I told him how I had found Eddie and E.J. at Jake Grabowski’s farm. I explained how Kelly and his two henchmen had kidnapped E.J. and then lured Eddie into it, and how Eddie and E.J. had escaped and fled to Lanesborough. I told him how E.J. and I had been followed and shot at and left for dead.

“I don’t get it,” said Stern. “What’s the connection? Kelly’s the baseball scout. He knew Donagan. It’s not just a coincidence that it was his kid they kidnapped.”

“No,” I said. “It’s not a coincidence. It goes way back. I’m not sure it’s relevant.”

“Everything’s relevant, Coyne.”

“Yeah, I guess you’re right. Okay,” I said. “It goes like this. After Eddie was signed by the Red Sox they sent him to the minor league team in Pawtucket. There he got involved with a girl.”

“Mikuni,” said Stern.

“Yes. Annie. Eddie was a kid. She was beautiful. It happens. Anyway, she liked to gamble on ball games. Pretty soon she had Eddie betting, too. Just on his own team, on himself, but still gambling. It was easy money, because Eddie was so good he could win, and beat the odds, almost every time. There didn’t seem to be anything wrong with it, even though he knew the rules. The girl laid off his bets for him and gave him his money when he won. Then one night he met her in a bar after a game. Stump Kelly was sitting at the table with her. Eddie thought it was all over right then. If a baseball official knew he had been betting it could’ve cost him his career right there.”

“Kelly was in on it,” said Stern. “It was a scam. Right?”

“Yeah, something like that. The girl and Kelly worked together. I guess they had worked the same thing on other young players. Bobo Halley, for sure. Eddie will explain all that. Anyway, Kelly had Eddie over the proverbial barrel. Made it seem like he had found out about Eddie’s gambling, but out of the goodness of his heart wouldn’t tell.
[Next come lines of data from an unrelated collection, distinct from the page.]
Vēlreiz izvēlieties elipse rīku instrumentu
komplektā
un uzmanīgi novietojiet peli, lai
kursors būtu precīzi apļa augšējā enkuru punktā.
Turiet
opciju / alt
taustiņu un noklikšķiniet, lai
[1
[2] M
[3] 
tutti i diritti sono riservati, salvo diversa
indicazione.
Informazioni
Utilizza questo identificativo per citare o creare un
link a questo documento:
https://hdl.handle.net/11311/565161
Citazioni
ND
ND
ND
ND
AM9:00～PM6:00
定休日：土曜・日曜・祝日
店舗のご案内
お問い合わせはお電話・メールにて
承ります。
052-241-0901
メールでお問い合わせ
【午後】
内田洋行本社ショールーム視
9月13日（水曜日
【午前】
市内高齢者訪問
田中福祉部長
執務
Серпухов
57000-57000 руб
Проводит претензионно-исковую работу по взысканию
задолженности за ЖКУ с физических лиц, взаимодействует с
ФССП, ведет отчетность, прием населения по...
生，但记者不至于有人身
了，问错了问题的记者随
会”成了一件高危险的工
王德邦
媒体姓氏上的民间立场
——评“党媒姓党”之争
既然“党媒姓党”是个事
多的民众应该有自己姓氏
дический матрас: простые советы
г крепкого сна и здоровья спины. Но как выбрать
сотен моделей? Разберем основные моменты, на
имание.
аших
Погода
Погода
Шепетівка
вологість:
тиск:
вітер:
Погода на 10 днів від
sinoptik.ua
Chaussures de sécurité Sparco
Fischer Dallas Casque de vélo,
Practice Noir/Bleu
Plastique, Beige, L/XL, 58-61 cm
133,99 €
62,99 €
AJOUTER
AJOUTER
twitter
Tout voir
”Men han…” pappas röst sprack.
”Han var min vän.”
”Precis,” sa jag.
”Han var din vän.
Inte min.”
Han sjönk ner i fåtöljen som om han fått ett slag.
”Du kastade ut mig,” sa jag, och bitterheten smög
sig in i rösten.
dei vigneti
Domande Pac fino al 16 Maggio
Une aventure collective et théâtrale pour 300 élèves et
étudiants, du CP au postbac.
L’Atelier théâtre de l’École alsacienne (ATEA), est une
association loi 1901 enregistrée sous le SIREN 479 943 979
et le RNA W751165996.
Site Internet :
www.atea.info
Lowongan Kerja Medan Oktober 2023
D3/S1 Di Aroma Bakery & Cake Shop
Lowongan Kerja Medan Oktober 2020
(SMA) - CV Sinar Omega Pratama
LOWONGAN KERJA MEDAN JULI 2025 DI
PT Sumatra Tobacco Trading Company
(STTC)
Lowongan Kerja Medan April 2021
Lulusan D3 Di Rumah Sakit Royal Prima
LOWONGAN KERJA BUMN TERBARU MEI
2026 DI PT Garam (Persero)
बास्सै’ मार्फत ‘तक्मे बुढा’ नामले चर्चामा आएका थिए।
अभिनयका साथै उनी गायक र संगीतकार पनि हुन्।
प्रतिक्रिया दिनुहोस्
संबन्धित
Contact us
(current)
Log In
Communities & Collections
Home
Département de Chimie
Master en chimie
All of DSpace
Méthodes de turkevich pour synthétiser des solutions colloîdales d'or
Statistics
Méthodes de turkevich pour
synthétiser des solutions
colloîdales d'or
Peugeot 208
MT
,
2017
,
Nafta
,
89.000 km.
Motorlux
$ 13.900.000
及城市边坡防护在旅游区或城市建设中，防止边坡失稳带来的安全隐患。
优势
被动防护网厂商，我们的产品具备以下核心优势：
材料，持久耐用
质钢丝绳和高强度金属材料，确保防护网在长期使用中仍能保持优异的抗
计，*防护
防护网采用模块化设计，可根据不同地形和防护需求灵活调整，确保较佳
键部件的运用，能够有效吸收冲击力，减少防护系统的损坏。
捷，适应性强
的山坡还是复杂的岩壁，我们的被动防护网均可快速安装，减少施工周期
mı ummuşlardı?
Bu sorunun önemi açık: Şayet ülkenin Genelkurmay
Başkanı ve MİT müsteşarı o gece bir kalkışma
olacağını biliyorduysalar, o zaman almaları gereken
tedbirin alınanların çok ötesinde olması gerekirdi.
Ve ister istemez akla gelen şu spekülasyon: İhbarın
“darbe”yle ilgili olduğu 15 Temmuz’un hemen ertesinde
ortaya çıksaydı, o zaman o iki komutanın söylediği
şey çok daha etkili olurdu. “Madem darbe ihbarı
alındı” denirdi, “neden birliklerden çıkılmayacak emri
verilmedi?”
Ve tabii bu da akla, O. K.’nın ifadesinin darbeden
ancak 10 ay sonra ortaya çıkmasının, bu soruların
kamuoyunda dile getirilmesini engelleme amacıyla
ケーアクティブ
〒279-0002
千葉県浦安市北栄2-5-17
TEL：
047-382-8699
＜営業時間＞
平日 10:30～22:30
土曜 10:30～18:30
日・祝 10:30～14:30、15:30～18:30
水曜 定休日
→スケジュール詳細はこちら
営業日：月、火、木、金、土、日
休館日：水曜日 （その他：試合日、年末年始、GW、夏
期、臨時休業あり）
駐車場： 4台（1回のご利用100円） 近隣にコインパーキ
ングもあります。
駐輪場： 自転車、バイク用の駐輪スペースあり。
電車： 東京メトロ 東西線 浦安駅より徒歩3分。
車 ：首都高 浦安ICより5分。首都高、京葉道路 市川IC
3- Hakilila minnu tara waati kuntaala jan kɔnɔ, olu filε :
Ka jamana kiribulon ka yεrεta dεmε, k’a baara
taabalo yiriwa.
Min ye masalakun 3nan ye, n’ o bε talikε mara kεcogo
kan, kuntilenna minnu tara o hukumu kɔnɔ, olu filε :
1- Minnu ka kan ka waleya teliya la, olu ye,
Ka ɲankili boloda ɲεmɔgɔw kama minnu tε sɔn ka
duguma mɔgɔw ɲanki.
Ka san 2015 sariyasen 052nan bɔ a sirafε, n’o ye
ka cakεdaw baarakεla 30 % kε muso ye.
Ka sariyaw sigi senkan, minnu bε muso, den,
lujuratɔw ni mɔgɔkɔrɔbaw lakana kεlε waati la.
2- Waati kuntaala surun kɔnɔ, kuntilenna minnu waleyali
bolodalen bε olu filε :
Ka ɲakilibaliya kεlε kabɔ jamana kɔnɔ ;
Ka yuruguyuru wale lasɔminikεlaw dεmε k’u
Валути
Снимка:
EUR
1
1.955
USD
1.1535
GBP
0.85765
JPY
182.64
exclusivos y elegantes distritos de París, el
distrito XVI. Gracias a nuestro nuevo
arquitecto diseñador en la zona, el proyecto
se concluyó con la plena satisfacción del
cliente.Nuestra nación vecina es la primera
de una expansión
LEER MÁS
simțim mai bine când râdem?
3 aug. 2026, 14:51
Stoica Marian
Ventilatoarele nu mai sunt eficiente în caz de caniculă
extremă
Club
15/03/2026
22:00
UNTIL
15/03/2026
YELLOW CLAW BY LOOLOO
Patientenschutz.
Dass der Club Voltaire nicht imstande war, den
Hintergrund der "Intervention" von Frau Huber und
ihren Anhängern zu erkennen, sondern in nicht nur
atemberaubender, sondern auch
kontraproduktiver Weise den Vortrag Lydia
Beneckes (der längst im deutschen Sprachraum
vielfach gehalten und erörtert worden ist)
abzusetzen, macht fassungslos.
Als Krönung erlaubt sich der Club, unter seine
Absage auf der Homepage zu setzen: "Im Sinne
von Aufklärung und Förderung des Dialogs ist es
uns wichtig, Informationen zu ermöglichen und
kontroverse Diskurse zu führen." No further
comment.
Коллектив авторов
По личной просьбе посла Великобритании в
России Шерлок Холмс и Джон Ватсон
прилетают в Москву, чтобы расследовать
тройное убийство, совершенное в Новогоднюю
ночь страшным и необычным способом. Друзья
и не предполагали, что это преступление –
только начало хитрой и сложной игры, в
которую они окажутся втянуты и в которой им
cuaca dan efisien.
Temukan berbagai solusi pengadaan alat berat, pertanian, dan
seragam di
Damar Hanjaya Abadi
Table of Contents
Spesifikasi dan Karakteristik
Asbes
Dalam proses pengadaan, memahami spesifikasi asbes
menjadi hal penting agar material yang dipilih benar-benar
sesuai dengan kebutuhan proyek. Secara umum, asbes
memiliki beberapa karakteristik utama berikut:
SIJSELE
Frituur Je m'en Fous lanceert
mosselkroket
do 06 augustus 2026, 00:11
So Eddie was in his debt. It soon became clear that Kelly had something else in mind for Eddie.”

“He wanted him to throw games.”

“Not right away. He wanted Eddie to get to the big leagues, first, where the real gambling money was. But he did maneuver Eddie into the position where he’d give up a run or two so that Kelly could beat the spread, all the time reminding Eddie that one word from him would mean disgrace and the end of the only profession Eddie knew. And Kelly was clever enough so that there never would’ve been any case against him. Everything went through the girl. And they made Eddie continue betting, too. He usually won, in the beginning, which made it easier for him to go along.”